I noticed that in some (rare) situations, training subject/group/subpopulation specific models is preferred to one general predictive model for all data (probably due to accuracy?).

For example, in the case of a medicine data, I saw that a predictive model is trained for each patient separately (instead of one model for all patients). In other field, I have seen training separate predictive models for each geographic region.

  • Under what circumstances are the subject/group specific models often preferred to one general model?
  • Why is one general model with a group variable as a feature not enough?
  • What are the advantages of subject/group specific models over one single model?

1 Answer 1


My guess is that researchers who are unfamiliar or uncomfortable with hierarchical/mixed-effects models might break their data up and create separate models. I don't see any advantage to broken-up models unless your separate groups have very different covariances and your modeling technique adjusts to this for you.

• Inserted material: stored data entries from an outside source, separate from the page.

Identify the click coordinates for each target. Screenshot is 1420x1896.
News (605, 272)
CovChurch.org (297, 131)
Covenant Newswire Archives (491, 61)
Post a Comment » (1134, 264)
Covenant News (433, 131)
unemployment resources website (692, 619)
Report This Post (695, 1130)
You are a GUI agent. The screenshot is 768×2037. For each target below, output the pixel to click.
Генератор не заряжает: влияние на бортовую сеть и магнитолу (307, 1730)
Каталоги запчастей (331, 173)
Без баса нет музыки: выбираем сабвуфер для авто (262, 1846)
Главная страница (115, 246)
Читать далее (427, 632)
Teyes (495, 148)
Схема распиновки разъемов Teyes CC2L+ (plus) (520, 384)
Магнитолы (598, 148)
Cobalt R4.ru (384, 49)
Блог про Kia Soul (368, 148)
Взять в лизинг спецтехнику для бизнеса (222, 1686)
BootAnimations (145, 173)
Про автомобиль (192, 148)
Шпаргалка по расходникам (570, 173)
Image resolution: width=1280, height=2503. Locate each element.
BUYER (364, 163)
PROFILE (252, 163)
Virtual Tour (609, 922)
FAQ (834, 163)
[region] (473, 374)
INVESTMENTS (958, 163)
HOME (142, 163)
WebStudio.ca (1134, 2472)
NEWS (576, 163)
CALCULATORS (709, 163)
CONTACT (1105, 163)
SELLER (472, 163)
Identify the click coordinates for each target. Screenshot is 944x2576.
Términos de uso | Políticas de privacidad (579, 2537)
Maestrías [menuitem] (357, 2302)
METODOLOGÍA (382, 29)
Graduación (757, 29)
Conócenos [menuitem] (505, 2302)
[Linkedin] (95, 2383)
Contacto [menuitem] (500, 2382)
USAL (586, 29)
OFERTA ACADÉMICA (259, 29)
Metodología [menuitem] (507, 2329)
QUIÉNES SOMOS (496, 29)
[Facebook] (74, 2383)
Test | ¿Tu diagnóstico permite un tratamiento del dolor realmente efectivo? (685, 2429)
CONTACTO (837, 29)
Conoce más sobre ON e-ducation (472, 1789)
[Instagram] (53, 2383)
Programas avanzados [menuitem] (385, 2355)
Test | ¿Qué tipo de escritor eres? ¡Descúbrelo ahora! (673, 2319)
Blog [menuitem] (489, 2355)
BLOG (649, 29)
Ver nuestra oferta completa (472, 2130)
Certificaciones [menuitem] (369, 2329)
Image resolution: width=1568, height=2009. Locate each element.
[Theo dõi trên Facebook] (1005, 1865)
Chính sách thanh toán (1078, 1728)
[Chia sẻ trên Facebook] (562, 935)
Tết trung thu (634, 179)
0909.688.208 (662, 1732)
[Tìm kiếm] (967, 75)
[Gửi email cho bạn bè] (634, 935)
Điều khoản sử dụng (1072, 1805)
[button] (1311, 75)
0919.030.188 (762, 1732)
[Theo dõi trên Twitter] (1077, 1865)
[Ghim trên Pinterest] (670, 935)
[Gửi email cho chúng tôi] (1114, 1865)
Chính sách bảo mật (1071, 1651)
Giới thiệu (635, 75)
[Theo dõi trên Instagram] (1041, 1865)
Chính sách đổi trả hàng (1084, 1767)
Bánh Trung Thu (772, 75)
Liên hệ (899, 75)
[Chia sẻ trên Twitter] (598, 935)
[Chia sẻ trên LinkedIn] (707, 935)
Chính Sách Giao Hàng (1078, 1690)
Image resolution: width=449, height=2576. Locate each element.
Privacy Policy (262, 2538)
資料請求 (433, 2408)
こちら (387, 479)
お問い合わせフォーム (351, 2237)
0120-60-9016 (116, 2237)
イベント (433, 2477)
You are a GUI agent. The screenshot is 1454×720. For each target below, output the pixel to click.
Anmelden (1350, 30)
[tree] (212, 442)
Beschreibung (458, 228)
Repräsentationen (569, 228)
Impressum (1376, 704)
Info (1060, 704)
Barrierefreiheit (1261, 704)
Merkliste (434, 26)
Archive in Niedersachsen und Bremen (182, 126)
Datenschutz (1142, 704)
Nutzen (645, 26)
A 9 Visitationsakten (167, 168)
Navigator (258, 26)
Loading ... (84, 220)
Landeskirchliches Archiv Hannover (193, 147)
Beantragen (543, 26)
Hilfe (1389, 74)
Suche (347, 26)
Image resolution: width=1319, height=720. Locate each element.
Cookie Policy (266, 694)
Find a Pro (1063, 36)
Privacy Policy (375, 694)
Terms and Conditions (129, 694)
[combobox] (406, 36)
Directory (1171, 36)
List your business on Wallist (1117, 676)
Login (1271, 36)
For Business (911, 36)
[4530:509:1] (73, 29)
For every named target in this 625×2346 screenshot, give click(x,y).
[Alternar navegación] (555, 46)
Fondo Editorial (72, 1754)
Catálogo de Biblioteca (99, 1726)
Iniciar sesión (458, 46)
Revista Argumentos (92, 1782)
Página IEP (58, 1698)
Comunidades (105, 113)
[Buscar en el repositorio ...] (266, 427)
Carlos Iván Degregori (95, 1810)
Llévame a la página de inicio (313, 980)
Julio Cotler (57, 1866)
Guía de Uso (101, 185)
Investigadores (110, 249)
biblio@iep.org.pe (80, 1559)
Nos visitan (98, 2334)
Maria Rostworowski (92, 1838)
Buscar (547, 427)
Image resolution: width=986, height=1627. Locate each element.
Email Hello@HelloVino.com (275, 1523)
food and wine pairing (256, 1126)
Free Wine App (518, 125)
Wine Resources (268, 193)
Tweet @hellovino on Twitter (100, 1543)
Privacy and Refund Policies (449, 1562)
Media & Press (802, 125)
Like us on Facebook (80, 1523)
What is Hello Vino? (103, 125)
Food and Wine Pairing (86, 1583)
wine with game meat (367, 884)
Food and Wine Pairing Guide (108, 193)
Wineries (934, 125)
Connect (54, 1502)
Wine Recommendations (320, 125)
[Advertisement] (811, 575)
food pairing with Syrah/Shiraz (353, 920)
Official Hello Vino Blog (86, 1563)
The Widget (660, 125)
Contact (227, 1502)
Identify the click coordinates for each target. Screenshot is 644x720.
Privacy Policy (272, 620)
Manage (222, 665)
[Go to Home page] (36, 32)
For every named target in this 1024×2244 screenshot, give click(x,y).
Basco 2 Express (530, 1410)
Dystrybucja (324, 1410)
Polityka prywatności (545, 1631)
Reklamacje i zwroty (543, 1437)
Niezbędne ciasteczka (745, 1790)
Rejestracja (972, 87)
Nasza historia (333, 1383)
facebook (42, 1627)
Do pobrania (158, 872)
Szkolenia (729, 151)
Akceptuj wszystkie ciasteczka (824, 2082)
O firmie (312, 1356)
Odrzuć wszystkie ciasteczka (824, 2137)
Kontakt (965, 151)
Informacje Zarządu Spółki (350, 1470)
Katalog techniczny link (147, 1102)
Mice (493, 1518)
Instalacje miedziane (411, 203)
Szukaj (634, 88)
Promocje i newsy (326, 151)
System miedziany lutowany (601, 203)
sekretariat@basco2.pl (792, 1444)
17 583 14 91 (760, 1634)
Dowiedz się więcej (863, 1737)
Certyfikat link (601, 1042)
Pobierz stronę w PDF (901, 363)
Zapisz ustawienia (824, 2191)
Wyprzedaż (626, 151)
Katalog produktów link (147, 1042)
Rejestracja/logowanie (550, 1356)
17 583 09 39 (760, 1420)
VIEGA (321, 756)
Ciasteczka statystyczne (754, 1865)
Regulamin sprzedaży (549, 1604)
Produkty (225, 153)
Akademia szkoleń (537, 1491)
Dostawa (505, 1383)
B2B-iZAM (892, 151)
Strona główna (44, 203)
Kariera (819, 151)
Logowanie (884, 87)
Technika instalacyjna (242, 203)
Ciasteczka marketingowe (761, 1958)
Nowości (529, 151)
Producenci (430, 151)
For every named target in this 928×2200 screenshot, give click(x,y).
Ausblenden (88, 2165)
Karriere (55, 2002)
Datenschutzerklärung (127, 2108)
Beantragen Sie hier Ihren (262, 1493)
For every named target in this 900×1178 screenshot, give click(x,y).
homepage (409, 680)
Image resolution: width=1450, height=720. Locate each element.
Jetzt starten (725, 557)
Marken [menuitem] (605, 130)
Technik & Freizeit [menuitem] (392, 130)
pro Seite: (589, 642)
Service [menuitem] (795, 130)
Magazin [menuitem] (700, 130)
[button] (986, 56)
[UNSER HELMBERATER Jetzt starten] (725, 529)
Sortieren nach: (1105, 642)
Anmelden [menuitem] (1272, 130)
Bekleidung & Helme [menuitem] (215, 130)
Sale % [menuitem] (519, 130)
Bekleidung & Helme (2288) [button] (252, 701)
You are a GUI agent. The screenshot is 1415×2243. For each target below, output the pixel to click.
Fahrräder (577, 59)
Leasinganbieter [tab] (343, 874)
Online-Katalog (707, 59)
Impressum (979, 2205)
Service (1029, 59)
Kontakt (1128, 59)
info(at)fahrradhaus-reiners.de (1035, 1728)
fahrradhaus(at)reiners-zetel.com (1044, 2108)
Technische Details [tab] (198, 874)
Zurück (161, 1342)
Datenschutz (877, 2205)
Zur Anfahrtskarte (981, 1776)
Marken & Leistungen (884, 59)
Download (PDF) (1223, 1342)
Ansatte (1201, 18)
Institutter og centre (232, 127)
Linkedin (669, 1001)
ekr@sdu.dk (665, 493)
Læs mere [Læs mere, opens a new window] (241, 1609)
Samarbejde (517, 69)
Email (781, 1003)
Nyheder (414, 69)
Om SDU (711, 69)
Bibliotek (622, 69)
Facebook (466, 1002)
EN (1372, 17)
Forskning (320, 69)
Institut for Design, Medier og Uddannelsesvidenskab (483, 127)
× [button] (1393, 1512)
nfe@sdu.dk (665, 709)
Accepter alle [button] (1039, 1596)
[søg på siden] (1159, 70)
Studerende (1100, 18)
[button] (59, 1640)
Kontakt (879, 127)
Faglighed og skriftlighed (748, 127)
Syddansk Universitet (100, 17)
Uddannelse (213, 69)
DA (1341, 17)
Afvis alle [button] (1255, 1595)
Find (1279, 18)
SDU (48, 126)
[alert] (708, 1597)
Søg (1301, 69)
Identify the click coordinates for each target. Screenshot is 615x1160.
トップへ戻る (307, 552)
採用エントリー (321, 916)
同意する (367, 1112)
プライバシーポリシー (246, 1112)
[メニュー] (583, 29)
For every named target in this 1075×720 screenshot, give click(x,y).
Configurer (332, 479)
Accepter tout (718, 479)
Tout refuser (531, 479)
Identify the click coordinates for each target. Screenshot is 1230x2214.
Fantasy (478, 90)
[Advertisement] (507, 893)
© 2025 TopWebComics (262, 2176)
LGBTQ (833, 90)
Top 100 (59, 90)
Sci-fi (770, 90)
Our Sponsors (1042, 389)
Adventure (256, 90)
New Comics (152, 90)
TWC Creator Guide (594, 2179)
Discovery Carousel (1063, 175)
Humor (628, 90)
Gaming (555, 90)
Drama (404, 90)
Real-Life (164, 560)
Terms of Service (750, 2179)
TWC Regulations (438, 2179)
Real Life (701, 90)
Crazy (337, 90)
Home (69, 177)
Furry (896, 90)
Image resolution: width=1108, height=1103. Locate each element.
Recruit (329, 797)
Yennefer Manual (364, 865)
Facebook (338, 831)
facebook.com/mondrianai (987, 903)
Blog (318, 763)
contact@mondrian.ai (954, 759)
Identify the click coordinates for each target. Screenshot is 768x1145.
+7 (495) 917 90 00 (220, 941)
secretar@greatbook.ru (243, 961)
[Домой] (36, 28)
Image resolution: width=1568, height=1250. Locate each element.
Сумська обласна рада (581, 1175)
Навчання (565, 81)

Hierarchical/mixed-effects models allow for sharing of strength among groups, which means that smaller groups will be pulled more towards the overall mean, while larger groups -- those with more information -- are more independent. The amount of pooling is determined by the data.

You do need a fair number of groups to get reasonably sharp distributions of group coefficient: one rule of thumb is at least 5 groups, though I've also seen at least 30 groups. But I believe I've read Andrew Gelman saying that a hierarchical model won't do worse than separate models.